The allocation of non-traditional assets is three times that of the older generation.

This anxiety is directly reflected in their asset allocation strategies. The survey shows that young investors allocate 25% of their investment portfolios to non-traditional asset classes such as cryptocurrencies, financial derivatives, non-fungible tokens (NFTs), and other emerging products. This proportion is three times that of older investors, whose allocation to non-traditional assets is only 8%.

The stock ownership ratios among different generational groups are roughly similar, with the core difference being that young investors have added more diverse allocations beyond stocks. They actively seek yield opportunities beyond traditional stock dividends, and in order to narrow the wealth gap, they are more willing to try various new investment tools and emerging markets.

Cryptocurrency is not just a side investment; it is a core allocation.

This shift in intergenerational investment philosophy is most vividly reflected in the acceptance of cryptocurrency. The report shows that 45% of young investors currently hold cryptocurrency, while this proportion among older investors is only 18%. Additionally, nearly half (47%) of young investors hope to get ahead of the ordinary market and be the first to engage with new types of crypto assets; in contrast, only 16% of older investors have this desire.

In the eyes of the younger generation, cryptocurrency is not merely a speculative trade but an important means to help them catch up in wealth. Eighty percent of young people believe that cryptocurrency provides their generation with more financial opportunities outside of the traditional financial system; at the same time, another eighty percent of young people firmly believe that the status of cryptocurrency in the future financial system will significantly increase.
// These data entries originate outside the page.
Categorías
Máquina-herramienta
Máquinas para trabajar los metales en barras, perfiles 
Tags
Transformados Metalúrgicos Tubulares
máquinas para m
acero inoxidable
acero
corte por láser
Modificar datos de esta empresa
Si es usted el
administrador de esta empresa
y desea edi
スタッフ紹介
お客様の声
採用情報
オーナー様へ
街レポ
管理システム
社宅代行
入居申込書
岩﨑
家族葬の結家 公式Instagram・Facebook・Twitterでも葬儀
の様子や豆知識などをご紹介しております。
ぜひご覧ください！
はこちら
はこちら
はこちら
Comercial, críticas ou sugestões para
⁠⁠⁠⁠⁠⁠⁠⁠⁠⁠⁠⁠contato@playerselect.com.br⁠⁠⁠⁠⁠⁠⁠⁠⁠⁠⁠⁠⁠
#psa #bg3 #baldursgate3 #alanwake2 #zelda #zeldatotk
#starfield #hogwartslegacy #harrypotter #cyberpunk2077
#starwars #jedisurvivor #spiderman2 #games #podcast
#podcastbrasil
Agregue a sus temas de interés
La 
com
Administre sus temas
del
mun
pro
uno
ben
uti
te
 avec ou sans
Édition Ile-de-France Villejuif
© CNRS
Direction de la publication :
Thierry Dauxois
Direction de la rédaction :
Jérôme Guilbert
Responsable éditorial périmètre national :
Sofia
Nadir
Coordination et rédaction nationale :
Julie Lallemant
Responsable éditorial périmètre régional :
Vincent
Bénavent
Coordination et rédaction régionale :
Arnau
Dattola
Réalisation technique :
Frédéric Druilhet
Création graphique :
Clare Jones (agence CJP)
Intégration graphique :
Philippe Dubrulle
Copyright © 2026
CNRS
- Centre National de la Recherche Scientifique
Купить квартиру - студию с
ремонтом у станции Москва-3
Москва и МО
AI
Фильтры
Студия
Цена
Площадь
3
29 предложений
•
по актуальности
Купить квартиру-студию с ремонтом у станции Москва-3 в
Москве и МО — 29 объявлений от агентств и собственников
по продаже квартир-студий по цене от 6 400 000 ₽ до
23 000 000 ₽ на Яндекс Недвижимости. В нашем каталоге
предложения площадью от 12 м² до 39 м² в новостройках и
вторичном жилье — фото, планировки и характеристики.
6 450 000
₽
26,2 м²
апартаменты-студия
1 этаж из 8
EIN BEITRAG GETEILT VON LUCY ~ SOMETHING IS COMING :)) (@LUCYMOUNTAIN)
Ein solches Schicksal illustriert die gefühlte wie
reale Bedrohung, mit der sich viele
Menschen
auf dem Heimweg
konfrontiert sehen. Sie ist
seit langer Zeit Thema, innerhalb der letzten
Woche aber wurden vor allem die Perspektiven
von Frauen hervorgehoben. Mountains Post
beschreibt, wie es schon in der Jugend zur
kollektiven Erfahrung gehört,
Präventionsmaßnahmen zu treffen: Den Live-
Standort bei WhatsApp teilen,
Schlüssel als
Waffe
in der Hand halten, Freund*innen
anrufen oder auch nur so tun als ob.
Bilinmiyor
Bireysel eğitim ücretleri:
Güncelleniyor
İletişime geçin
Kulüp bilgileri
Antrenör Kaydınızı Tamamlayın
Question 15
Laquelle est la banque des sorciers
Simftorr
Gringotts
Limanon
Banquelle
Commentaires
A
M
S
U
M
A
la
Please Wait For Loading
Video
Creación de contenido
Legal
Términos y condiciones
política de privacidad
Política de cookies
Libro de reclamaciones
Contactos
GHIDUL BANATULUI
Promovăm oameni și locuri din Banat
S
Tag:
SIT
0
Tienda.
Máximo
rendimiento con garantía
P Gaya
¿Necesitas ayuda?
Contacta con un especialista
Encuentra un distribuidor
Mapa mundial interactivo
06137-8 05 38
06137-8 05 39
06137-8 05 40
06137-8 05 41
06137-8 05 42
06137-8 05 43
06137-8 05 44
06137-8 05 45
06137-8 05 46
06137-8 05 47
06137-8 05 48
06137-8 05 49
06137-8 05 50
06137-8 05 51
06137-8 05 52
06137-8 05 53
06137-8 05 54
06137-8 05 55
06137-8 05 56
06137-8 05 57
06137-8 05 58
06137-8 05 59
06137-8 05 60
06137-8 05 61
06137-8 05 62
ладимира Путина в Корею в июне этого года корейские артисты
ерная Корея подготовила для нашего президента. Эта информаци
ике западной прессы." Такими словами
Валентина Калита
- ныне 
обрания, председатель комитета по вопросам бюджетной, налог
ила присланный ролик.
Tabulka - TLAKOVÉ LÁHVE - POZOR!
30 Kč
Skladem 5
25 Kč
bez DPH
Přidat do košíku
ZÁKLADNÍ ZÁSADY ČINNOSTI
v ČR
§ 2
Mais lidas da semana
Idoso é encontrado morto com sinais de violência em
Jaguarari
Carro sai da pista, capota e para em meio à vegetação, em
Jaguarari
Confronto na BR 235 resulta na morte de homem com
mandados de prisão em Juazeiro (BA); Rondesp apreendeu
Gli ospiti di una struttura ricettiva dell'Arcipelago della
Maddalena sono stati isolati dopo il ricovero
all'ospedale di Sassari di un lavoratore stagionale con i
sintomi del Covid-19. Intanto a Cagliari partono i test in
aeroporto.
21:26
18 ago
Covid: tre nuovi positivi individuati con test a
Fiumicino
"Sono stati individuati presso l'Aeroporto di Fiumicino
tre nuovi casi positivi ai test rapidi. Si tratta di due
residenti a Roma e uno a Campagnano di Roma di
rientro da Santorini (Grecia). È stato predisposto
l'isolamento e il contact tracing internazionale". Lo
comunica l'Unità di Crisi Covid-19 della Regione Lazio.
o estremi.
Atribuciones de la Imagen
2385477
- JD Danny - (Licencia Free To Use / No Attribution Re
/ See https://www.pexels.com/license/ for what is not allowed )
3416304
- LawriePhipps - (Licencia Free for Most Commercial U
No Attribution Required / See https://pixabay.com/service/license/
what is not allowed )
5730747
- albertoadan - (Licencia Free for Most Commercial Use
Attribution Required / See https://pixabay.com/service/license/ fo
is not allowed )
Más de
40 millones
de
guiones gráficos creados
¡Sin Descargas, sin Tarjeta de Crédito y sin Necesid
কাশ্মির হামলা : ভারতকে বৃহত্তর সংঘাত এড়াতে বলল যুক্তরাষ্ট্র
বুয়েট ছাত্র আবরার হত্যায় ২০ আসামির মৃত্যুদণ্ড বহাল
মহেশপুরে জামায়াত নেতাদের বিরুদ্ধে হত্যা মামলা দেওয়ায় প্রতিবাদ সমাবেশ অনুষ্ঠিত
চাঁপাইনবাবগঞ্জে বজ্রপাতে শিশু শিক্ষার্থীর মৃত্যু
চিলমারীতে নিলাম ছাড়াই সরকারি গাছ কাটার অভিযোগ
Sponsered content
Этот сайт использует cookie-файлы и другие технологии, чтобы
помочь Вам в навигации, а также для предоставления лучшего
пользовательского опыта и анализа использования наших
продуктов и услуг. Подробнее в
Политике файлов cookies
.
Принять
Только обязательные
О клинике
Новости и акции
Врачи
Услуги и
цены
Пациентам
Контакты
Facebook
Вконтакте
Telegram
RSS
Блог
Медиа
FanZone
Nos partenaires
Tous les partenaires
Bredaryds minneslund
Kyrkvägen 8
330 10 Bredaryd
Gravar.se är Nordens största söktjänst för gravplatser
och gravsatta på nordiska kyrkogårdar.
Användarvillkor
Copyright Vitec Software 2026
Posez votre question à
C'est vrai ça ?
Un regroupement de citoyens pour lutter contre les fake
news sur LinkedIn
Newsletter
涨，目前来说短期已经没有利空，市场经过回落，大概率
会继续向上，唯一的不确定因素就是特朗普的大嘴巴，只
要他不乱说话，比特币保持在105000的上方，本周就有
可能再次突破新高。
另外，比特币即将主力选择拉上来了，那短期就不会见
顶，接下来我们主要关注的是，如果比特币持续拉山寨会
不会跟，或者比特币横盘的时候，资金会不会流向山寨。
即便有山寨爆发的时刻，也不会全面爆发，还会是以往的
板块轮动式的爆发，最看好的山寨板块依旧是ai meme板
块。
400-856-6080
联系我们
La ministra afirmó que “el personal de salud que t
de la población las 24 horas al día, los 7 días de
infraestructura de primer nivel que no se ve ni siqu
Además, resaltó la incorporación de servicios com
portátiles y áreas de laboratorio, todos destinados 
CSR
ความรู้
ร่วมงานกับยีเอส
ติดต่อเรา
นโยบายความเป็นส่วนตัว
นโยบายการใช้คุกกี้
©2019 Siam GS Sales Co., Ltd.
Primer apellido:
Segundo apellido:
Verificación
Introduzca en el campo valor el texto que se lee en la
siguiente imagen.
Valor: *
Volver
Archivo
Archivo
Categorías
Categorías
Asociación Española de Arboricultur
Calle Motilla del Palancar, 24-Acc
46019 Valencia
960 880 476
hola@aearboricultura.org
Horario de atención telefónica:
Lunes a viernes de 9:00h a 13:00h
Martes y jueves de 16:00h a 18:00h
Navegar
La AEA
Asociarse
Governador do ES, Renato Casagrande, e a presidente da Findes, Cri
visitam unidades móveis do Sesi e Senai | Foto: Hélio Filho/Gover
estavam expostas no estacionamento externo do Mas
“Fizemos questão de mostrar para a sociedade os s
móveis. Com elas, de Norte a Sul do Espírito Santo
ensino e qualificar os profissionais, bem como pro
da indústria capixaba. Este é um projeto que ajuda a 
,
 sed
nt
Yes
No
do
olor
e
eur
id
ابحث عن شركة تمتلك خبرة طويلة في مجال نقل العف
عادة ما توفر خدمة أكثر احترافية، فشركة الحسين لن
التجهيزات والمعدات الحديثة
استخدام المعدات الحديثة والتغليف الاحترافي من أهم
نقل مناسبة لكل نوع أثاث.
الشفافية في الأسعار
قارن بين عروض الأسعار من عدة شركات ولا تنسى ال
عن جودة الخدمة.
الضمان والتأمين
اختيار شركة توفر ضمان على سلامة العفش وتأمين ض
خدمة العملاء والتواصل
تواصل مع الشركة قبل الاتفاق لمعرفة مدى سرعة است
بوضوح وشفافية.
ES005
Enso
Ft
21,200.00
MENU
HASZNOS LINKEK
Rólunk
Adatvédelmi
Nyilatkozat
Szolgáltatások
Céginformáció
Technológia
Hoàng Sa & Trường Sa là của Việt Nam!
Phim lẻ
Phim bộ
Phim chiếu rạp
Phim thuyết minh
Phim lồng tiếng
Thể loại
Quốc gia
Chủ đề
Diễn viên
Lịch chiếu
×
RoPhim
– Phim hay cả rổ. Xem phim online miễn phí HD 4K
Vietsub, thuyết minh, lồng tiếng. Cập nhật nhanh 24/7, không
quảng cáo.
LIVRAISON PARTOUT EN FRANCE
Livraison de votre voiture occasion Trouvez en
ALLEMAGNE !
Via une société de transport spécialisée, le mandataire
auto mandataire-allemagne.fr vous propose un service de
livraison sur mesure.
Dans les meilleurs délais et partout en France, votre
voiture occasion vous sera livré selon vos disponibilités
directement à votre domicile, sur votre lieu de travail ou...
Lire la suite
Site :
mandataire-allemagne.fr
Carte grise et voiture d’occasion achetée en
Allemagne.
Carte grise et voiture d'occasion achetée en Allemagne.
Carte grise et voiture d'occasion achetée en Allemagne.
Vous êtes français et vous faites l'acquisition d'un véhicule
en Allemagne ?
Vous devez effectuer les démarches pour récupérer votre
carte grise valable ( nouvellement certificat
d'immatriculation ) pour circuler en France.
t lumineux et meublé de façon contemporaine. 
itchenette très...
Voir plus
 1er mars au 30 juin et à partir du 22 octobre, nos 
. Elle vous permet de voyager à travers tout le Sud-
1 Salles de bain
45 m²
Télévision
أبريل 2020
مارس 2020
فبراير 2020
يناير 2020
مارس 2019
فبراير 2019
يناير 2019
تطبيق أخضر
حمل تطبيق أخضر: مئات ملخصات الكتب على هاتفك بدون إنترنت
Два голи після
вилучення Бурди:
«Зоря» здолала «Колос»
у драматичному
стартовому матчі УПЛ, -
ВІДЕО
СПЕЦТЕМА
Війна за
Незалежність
In contrast, only about sixty percent of older investors share this view.

The younger generation's enthusiasm for exploring emerging markets goes beyond spot cryptocurrencies; they are also eager to engage with more non-traditional assets. Data shows that 80% of young investors are willing to try new investment opportunities ahead of others, while the proportion of older people holding this attitude is less than half. Young investors are consistently interested in emerging non-traditional products such as cryptocurrency derivatives, prediction markets, 24/7 stock trading, early token sales, altcoins, and decentralized finance lending.

This trend impacts the future market.

The young investor group has shown distinctly different characteristics: they trade more frequently, are willing to take greater risks for higher returns, and allocate a significant portion of their investment portfolios towards non-traditional assets centered around cryptocurrency. At the same time, they are driving the entire financial industry to transform towards a direction that better meets the needs of the internet-native generation, creating platforms that operate around the clock and support multi-asset trading.